September 27, 2010 9:36:36 PM PDT
U.S. Housing and Urban Development Secretary Shaun Donovan appeared at a loan modification event in Oakland to announce the availability of more than $5.1 million in grant money for housing counseling training.

"This crisis has been disproportionately affecting minority communities. We need to focus the solutions in minority communities," said Donovan.

Donovan made the announcement at the Oakland Marriott where about 500 borrowers were receiving HUD counseling in how to obtain a permanent loan modification from their mortgage provider

At the Oakland event, each borrower received face-to-face counseling and a rare chance to meet with a decision-maker from one of four large banks, including Bank of America and J.P. Morgan Chase.

Elizabeth Gilmore, 80, was among those attending. After two years of being on a trial payment plan with Bank of America, Gilmore finally feels confident she'll be able to save the Oakland home she's owned for 50 years. "The payments were just too high for me to handle because I'm on a fixed income," said Gilmore. "Hopefully this happens. They're working on it."

"We want to see everybody to at least let them know where they stand," said Tai Mamea from J.P. Morgan Chase. "They just need to have some understanding of where they're at and what it's going to take for them to either continue to be either approved for modification or be denied."

While some homeowners finally reach a resolution with their banks, others are still in limbo and are months or even years into the modification process.

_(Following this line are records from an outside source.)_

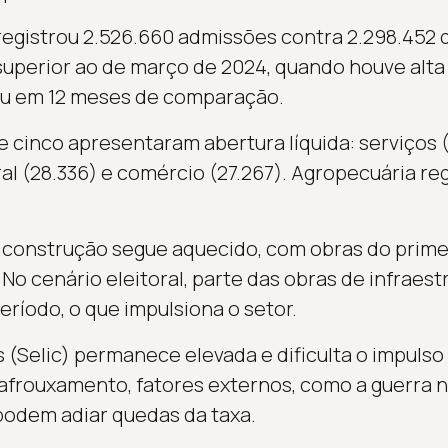
egistrou 2.526.660 admissões contra 2.298.452 
 superior ao de março de 2024, quando houve alta
 em 12 meses de comparação.
e cinco apresentaram abertura líquida: serviços (
eral (28.336) e comércio (27.267). Agropecuária r
de construção segue aquecido, com obras do prim
 cenário eleitoral, parte das obras de infraest
ríodo, o que impulsiona o setor.
s (Selic) permanece elevada e dificulta o impulso
frouxamento, fatores externos, como a guerra n
podem adiar quedas da taxa.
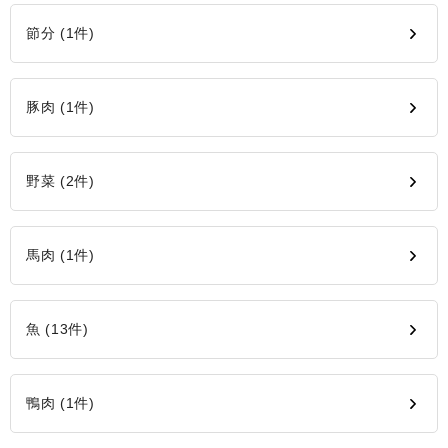
節分 (1件)
豚肉 (1件)
野菜 (2件)
馬肉 (1件)
魚 (13件)
鴨肉 (1件)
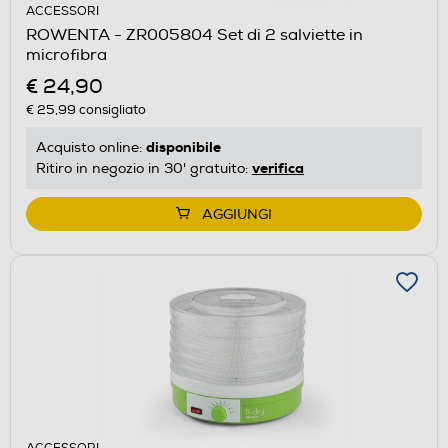
ACCESSORI
ROWENTA - ZR005804 Set di 2 salviette in
microfibra
€ 24,90
€ 25,99
consigliato
disponibile
Acquisto online:
verifica
Ritiro in negozio in 30' gratuito:
AGGIUNGI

"I've filled out so many loan modification packages," said Faye Crosley.

Crosley is a cancer survivor who has received a dozen auction notices for her Richmond home over two years. And while the paperwork piles up and IndyMac always relents with a last-minute reprieve, a permanent modification remains elusive.

"I'm a senior citizen fighting cancer and it's a lot of work for me remembering things and trying to find things and meeting all these deadlines. And every time, I hope it's going to work and so far it hasn't," said Crosley.

According to HUD's Making Home Affordable program, about 470,000 homeowners have received permanent modifications and 660,000 have seen their temporary modifications canceled because they don't make enough money or missed a payment during their trial period. HUD claims about half of those canceled receive alternative modifications from their service providers and only about 10 percent end up in foreclosure.